START Records for the task

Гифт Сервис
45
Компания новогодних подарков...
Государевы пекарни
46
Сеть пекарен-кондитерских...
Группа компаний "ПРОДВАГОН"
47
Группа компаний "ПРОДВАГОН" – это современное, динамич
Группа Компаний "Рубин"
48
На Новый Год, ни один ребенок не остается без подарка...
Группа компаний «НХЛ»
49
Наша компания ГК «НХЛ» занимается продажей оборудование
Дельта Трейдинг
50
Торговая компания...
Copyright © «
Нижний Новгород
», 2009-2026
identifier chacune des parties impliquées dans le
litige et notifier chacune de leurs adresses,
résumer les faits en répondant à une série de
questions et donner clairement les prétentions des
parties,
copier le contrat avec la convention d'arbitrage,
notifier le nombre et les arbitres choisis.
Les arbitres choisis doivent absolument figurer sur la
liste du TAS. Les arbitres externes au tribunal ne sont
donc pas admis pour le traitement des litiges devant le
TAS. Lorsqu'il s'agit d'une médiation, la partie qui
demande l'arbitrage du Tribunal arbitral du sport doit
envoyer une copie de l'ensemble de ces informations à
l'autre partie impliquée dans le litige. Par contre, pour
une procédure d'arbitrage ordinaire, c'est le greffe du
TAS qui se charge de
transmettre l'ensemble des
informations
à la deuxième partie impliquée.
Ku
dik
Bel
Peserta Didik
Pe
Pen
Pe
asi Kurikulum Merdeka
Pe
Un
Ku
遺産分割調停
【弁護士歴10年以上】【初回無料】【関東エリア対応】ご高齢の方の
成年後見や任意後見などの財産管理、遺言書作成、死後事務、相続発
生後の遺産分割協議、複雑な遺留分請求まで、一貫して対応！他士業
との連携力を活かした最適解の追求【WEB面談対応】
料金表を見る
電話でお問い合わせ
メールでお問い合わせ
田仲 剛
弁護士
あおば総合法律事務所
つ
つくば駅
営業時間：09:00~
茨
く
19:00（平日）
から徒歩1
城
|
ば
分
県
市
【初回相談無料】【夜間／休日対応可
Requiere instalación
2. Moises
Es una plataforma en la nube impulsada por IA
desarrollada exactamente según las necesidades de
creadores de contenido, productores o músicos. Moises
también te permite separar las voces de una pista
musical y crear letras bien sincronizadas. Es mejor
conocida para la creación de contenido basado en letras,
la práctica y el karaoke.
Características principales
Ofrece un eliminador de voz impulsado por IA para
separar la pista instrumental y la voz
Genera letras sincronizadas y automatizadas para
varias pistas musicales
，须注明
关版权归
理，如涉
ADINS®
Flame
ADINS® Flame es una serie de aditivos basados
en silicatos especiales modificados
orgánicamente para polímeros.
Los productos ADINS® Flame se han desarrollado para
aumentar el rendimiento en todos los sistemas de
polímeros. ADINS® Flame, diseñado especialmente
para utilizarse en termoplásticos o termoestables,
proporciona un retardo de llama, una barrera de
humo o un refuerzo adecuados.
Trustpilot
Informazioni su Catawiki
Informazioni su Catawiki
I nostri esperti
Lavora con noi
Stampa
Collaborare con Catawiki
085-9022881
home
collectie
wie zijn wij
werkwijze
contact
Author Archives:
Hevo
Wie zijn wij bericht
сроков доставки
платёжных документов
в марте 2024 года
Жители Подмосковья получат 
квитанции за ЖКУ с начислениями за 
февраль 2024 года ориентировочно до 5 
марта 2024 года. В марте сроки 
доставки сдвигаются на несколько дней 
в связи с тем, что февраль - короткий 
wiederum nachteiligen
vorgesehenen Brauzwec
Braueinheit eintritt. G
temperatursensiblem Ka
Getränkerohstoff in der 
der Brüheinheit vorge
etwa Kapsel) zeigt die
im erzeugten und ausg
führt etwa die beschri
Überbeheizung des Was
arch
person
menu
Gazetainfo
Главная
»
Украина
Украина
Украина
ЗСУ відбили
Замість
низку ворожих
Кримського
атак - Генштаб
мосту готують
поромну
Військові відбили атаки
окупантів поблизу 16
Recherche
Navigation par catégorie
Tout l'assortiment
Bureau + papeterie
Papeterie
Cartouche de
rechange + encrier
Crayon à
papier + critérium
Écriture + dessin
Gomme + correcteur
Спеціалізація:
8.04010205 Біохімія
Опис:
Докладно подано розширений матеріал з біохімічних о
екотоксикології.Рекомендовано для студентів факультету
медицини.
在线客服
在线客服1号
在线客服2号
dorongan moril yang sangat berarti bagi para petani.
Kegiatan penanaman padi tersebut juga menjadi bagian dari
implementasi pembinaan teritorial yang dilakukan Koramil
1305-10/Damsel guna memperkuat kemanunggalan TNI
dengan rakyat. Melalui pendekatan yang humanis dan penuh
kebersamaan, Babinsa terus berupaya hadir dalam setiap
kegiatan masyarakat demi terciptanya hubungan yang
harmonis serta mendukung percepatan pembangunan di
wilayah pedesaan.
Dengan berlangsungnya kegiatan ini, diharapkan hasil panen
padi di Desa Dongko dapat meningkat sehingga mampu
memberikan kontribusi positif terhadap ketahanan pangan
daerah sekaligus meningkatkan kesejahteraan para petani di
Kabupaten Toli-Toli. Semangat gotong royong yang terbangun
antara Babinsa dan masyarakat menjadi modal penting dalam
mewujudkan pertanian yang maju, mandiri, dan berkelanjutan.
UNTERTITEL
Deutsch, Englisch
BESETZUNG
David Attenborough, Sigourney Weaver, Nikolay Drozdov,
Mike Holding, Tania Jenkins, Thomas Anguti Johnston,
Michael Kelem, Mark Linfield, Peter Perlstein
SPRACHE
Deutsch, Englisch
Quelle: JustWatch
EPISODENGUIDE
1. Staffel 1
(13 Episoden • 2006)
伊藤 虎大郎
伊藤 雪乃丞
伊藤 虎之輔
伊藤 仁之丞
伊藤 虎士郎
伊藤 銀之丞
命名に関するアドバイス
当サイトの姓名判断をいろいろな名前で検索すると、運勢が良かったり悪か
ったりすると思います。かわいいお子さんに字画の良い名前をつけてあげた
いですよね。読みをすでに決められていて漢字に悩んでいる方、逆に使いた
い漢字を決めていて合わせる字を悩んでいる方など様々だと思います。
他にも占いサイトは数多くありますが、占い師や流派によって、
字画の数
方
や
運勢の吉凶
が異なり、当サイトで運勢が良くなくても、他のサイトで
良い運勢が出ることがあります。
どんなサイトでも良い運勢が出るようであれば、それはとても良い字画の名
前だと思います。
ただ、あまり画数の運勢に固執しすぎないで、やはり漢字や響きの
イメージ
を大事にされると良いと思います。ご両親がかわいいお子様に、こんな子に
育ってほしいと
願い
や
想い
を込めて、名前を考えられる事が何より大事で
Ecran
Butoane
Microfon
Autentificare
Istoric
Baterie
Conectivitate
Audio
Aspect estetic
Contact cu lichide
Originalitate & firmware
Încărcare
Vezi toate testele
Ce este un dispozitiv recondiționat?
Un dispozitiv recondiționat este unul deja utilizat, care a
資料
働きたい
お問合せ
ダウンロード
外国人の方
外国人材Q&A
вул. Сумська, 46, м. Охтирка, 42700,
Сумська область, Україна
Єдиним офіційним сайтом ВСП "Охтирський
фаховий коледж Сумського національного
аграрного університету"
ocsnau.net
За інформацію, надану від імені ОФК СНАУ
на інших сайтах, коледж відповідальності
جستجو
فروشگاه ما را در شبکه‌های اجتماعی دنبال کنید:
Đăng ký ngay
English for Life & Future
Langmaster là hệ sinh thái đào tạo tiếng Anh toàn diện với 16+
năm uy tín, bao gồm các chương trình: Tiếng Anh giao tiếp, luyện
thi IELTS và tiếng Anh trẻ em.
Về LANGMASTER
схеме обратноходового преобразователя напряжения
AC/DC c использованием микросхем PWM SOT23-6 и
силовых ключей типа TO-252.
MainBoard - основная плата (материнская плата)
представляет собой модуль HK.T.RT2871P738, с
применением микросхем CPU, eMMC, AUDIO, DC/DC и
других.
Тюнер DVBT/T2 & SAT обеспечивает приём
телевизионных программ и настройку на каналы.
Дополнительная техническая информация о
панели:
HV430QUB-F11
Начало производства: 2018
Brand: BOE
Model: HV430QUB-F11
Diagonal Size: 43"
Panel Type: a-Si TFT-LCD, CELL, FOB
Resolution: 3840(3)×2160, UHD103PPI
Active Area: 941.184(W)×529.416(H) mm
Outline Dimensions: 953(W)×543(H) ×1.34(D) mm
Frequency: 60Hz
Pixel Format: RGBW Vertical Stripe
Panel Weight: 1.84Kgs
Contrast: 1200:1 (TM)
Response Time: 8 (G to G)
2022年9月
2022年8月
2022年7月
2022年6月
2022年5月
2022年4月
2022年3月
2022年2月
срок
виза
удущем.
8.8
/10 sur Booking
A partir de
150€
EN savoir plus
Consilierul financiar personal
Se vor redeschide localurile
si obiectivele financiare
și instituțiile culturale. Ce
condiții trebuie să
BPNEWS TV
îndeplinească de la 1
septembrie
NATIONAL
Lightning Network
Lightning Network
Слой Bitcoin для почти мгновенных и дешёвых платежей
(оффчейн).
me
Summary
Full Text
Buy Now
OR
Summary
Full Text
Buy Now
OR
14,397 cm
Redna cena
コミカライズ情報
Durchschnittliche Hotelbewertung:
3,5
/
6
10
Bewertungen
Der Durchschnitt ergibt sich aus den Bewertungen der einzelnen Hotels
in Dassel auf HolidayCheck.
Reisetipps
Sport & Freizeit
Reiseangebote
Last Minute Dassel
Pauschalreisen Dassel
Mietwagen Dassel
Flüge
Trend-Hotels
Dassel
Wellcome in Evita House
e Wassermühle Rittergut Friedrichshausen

END Records for the task

About this exercise:
All lines in the data above from the one with "Dengan berlangsungnya kegiatan" through the one with "antara Babinsa dan" must be repeated exactly, and no others.

Output:
Dengan berlangsungnya kegiatan ini, diharapkan hasil panen
padi di Desa Dongko dapat meningkat sehingga mampu
memberikan kontribusi positif terhadap ketahanan pangan
daerah sekaligus meningkatkan kesejahteraan para petani di
Kabupaten Toli-Toli. Semangat gotong royong yang terbangun
antara Babinsa dan masyarakat menjadi modal penting dalam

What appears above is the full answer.